As can be seen, rigid gender norms are harmful for both men and women. There’s real life consequences to being told repeatedly to act, feel and be a certain way. Both genders come away thinking that there’s one ideal woman, and any woman who acts outside those bounds is open to criticism.
Of course, the same applies to men, resulting in sky-high rates of physical issues (like diabetes, heart disease, lung and liver disease, and alcoholism. Alcohol abuse is prevalent throughout Mongolia, and is significantly higher amongst men – 48.8 percent of men have a drinking problem. This affects their employment prospect, their health and longevity, and their relationship with their family. In fact, the trope of the drunken father and husband is altogether too common. Many a family has had to deal with the emotional turbulence of having a male figure hit the bottle too hard.
On the scale of the family unit, this means that the mother becomes more precious. From the eyes of the children, the mother is one who has to deal with the father’s excessive drinking or abuse. The father figure may also pass away far earlier than the mother, which means the mother figure is just physically around longer in the lifetime of the individual.
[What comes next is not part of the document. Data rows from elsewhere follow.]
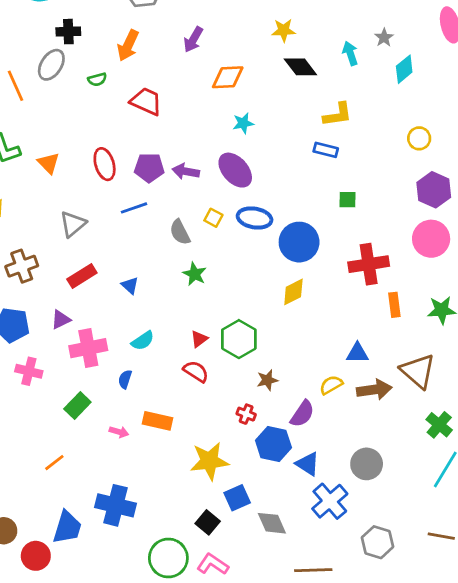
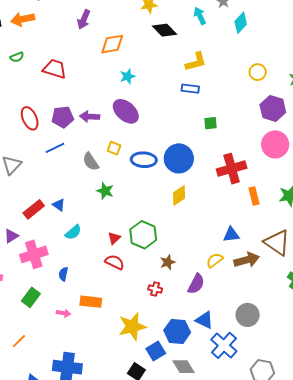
orange arrow: (128, 45) -> (23, 19), moved, turned 60
blue ellipse: (255, 218) -> (144, 160), moved
red rectangle: (82, 276) -> (34, 209), moved
cyan semicircle: (143, 341) -> (73, 232), moved
blue hexagon: (273, 444) -> (177, 331), moved

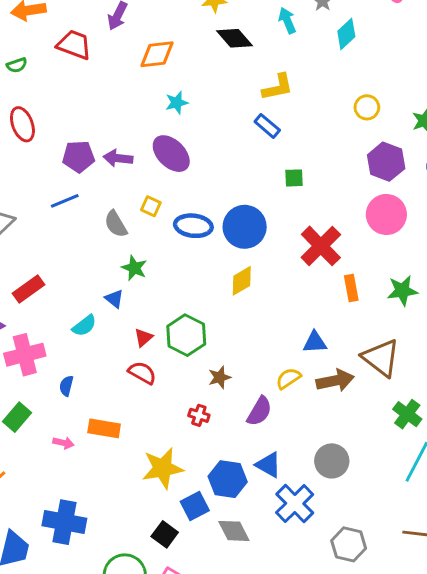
red trapezoid: (55, 69) -> (74, 45), moved
blue rectangle: (190, 89) -> (267, 126), turned 30
red ellipse: (30, 118) -> (22, 124), moved
red cross: (232, 169) -> (321, 246), turned -32
blue triangle: (59, 205) -> (114, 299), moved

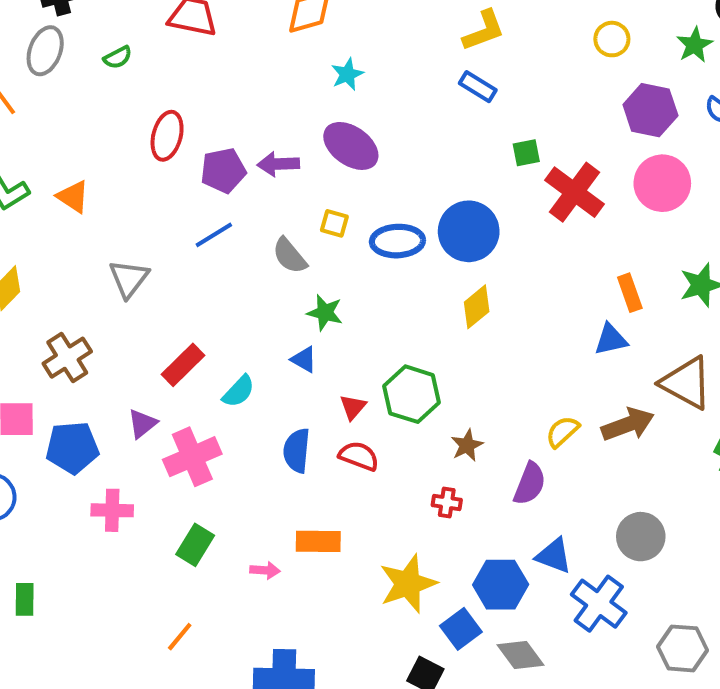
red ellipse: (22, 124) -> (167, 136), moved, turned 44
red cross: (321, 246) -> (575, 192), moved
cyan semicircle: (84, 326) -> (239, 391), moved
blue triangle: (315, 342) -> (611, 339), moved
blue semicircle: (66, 386) -> (297, 451), moved, size x1.5

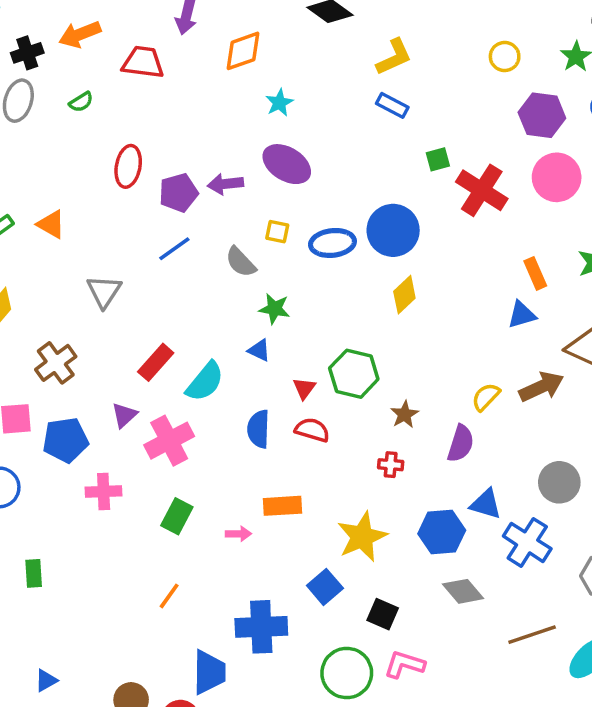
cyan semicircle: (239, 391) -> (205, 382), size x1.4
blue square: (461, 629) -> (325, 587), moved

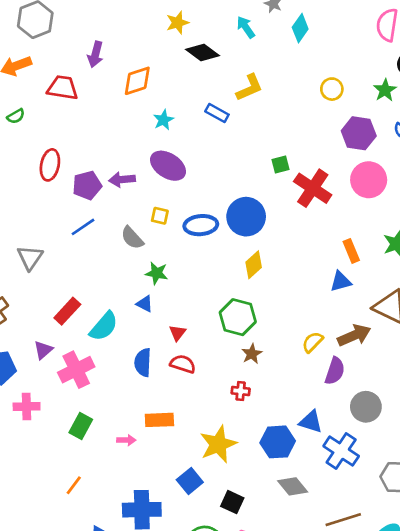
blue rectangle: (392, 105) -> (217, 113), moved
green hexagon: (354, 374) -> (238, 317), moved
purple semicircle: (461, 443) -> (335, 371), moved

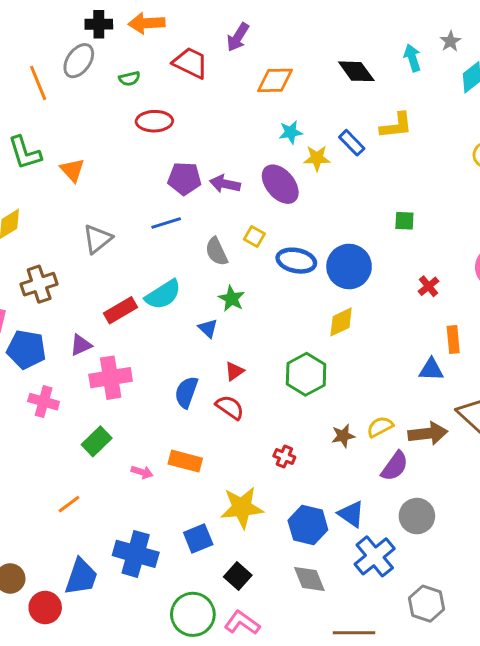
yellow star: (178, 23) -> (317, 158), moved
red ellipse: (50, 165) -> (154, 121), moved, turned 60
red cross: (313, 188) -> (429, 286), moved, size x0.5
cyan semicircle: (104, 326) -> (163, 295), moved
brown star: (252, 354) -> (343, 436), moved

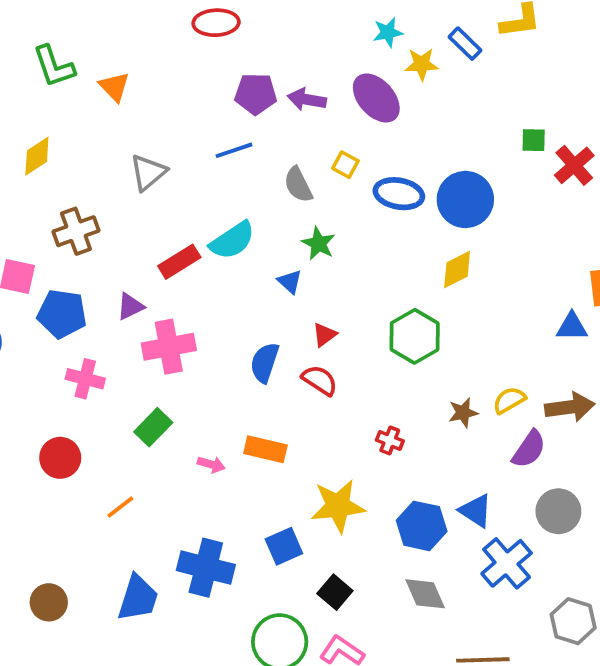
red cross: (429, 286) -> (574, 165), moved, size x1.5
red circle: (45, 608) -> (60, 458), moved

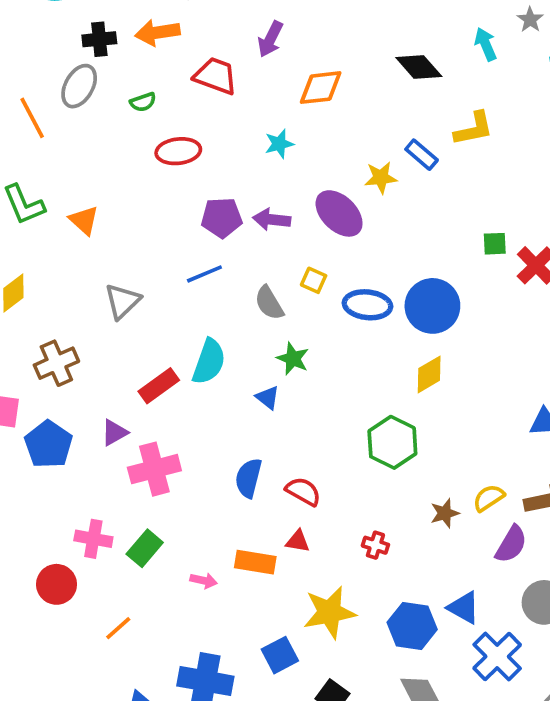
cyan star: (388, 32) -> (279, 144), moved
cyan semicircle: (232, 241) -> (209, 362), turned -33
blue pentagon: (62, 314) -> (48, 444), turned 30
red triangle: (324, 335) -> (298, 541), moved, turned 50
pink cross: (85, 379) -> (93, 539), moved

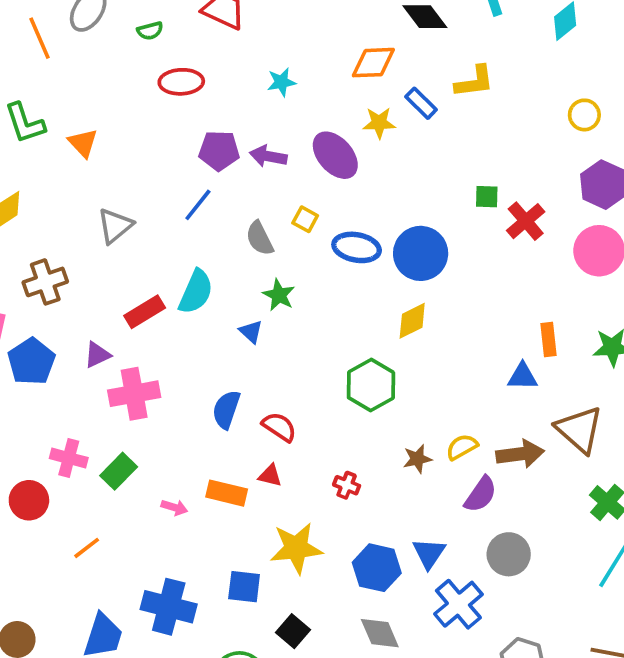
orange diamond: (321, 88) -> (373, 63), moved
blue line: (204, 274) -> (198, 205), turned -33
blue triangle: (464, 608) -> (429, 553), turned 30
blue square: (280, 655) -> (244, 587), turned 30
Makes sense why Mongolians love their mothers. But Mongolians have to ask themselves – why does the cycle continue? Why do we allow women to be abused and cast off from all helms of power? Why do we pressure men into one mold, and deny them emotional range? Why do we allow generation after generation of sons who see their ever-suffering but perpetually enduring mother, but grow up to become a drunken father? Why, why, why? And once we answer that, maybe we can turn to how. How to reverse the trends? How to liberalize our society? How to become more compassionate towards one another, and not just remain sympathetic, shaking our heads and tsk-tsking at the thought of our poor mothers.